▶ What the task asks:
When you write out the listing below, keep each word exactly as it stands and drop the pictures.

▶ Given records:
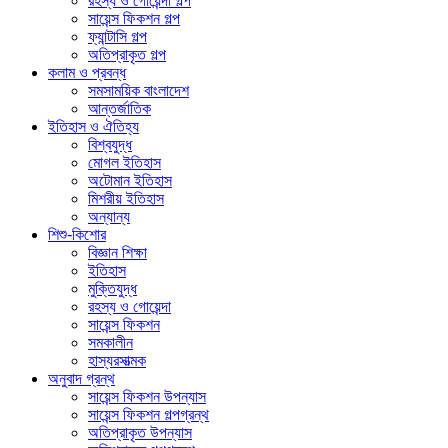
রহস্য ও গোয়েন্দা গল্প
সায়েন্স ফিকশন গল্প
ফ্যান্টাসি গল্প
অতিপ্রাকৃত গল্প
কলাম ও প্রবন্ধ
সমসাময়িক বাংলাদেশ
আন্তর্জাতিক
ইতিহাস ও ঐতিহ্য
বিশ্বযুদ্ধ
মোগল ইতিহাস
অটোমান ইতিহাস
মিশরীয় ইতিহাস
অন্যান্য
শিশু-কিশোর
বিজ্ঞান শিক্ষা
ইতিহাস
মুক্তিযুদ্ধ
রহস্য ও গোয়েন্দা
সায়েন্স ফিকশন
সমকালীন
হাস্যরসাত্মক
অনুবাদ গ্রন্থ
সায়েন্স ফিকশন উপন্যাস
সায়েন্স ফিকশন গল্পগ্রন্থ
অতিপ্রাকৃত উপন্যাস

▶ Task result:
রহস্য ও গোয়েন্দা গল্প
সায়েন্স ফিকশন গল্প
ফ্যান্টাসি গল্প
অতিপ্রাকৃত গল্প
কলাম ও প্রবন্ধ
সমসাময়িক বাংলাদেশ
আন্তর্জাতিক
ইতিহাস ও ঐতিহ্য
বিশ্বযুদ্ধ
মোগল ইতিহাস
অটোমান ইতিহাস
মিশরীয় ইতিহাস
অন্যান্য
শিশু-কিশোর
বিজ্ঞান শিক্ষা
ইতিহাস
মুক্তিযুদ্ধ
রহস্য ও গোয়েন্দা
সায়েন্স ফিকশন
সমকালীন
হাস্যরসাত্মক
অনুবাদ গ্রন্থ
সায়েন্স ফিকশন উপন্যাস
সায়েন্স ফিকশন গল্পগ্রন্থ
অতিপ্রাকৃত উপন্যাস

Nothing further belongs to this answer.